Published 17/11/2016

Hands on: Owen Franks, brother of Ben, trains with the New Zealand squad in Dublin ahead of the rematch with Ireland
Hands on: Owen Franks, brother of Ben, trains with the New Zealand squad in Dublin ahead of the rematch with Ireland

Two-time World Cup-winning All Black Ben Franks has hailed Ireland's victory over his former side as good for rugby.

With the rematch set for the Aviva Stadium in Dublin on Saturday, Joe Schmidt's men are still receiving plaudits for their first win over New Zealand in 111 years of trying.

And Franks, whose brother Owen is still in Steve Hansen's squad, knows all too well what the result means for both sides.
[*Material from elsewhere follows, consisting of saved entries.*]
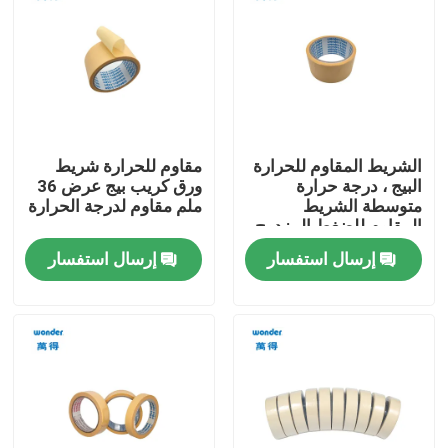
الشريط المقاوم للحرارة
مقاوم للحرارة شريط
البيج ، درجة حرارة
ورق كريب بيج عرض 36
متوسطة الشريط
ملم مقاوم لدرجة الحرارة
المقاوم للضغط المزدوج
إرسال استفسار
إرسال استفسار
بيت
منتجات
فيديوهات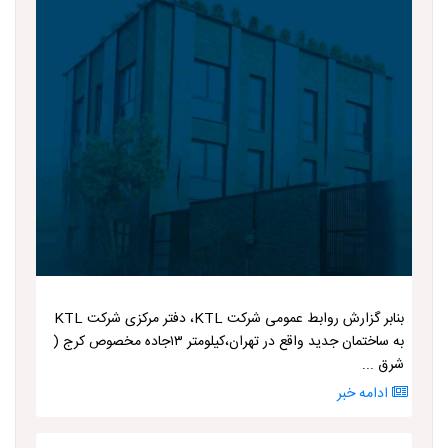
بنابر گزارش روابط عمومی شرکت KTL، دفتر مرکزی شرکت KTL
به ساختمان جدید واقع در تهران،کیلومتر ۱۳جاده مخصوص کرج (
شرق ...
ادامه خبر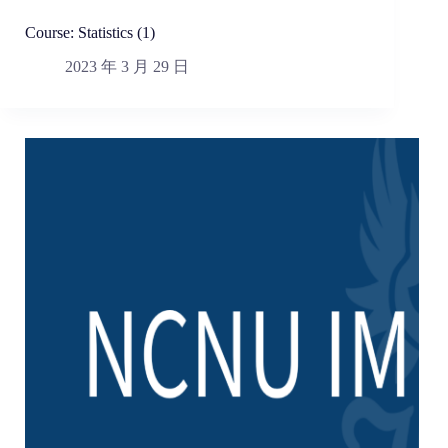
Course: Statistics (1)
2023 年 3 月 29 日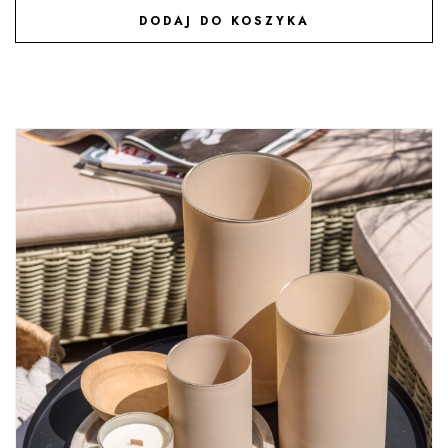
DODAJ DO KOSZYKA
DODAJ DO ULUBIONYCH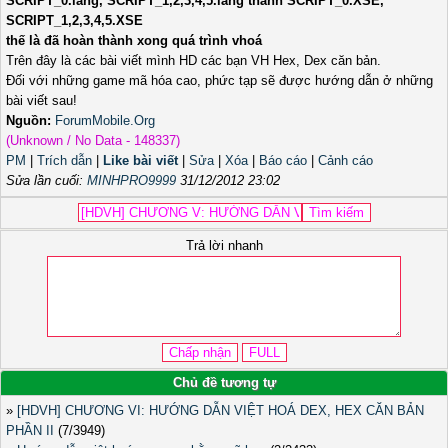
SCRIPT_0.lang, SCRIPT_1,2,3,4,5.lang thành SCRIPT_0.XSE,
SCRIPT_1,2,3,4,5.XSE
thế là đã hoàn thành xong quá trình vhoá
Trên đây là các bài viết mình HD các bạn VH Hex, Dex căn bản.
Đối với những game mã hóa cao, phức tạp sẽ được hướng dẫn ở những
bài viết sau!
Nguồn:
ForumMobile.Org
(Unknown / No Data - 148337)
PM
|
Trích dẫn
|
Like bài viết
|
Sửa
|
Xóa
|
Báo cáo
|
Cảnh cáo
Sửa lần cuối:
MINHPRO9999
31/12/2012 23:02
Trả lời nhanh
Chủ đề tương tự
»
[HDVH] CHƯƠNG VI: HƯỚNG DẪN VIỆT HOÁ DEX, HEX CĂN BẢN
PHẦN II
(7/3949)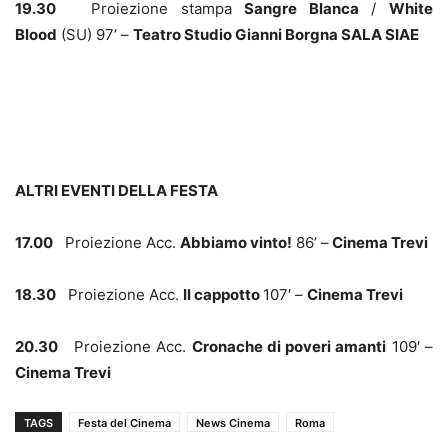
19.30
Proiezione stampa
Sangre Blanca
/
White
Blood
(SU) 97’ –
Teatro Studio Gianni Borgna SALA SIAE
ALTRI EVENTI DELLA FESTA
17.00
Proiezione Acc.
Abbiamo vinto!
86’ –
Cinema Trevi
18.30
Proiezione Acc.
Il cappotto
107′ –
Cinema Trevi
20.30
Proiezione Acc.
Cronache di poveri amanti
109′ –
Cinema Trevi
TAGS
Festa del Cinema
News Cinema
Roma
Having earned his last cap in the 2015 World Cup final win over Australia, Franks scored his first ever international try against the Irish in New Plymouth during the summer of 2010 - a game the hosts won 66-28 after a red card for Jamie Heaslip.

His only other international score also came against the men in green, this time as part of an unforgettable comeback at the Aviva Stadium in 2013.

With New Zealand having entered the Soldier Field contest on the crest of an 18-game winning streak, Franks admitted the result was beneficial for the game.

"As a great All Blacks fan, you don't want to see your team lose but it was the right result and the All Blacks have acknowledged that," he said.

"Ireland played so well and deserved to win. It was good for rugby and it is great that they get a couple of cracks at each other this month. Maybe the All Blacks will redeem themselves or if Ireland did it twice, well, imagine how that would be."

The 32-year-old, who was in Belfast last week as part of the Barbarians but is currently a team-mate of former Ulsterman Tom Court at London Irish, expects a response from his homeland on Saturday. Interestingly, however, he would not be surprised in Ireland's second victory arriving after a considerably shorter wait than their first.

"There will be hurt in the camp," he said.

"It's funny though, I did an interview before the game in Chicago and everybody was writing the Irish off.

"But I said they are the one team that we played that always turned up and gave you a tight match.

"Every game I played against Ireland was tight. There was a game in Christchurch when we won in the last minute and then the last game in Dublin where we managed to do it in overtime.

"Traditionally, Ireland have always been there so it was no real surprise."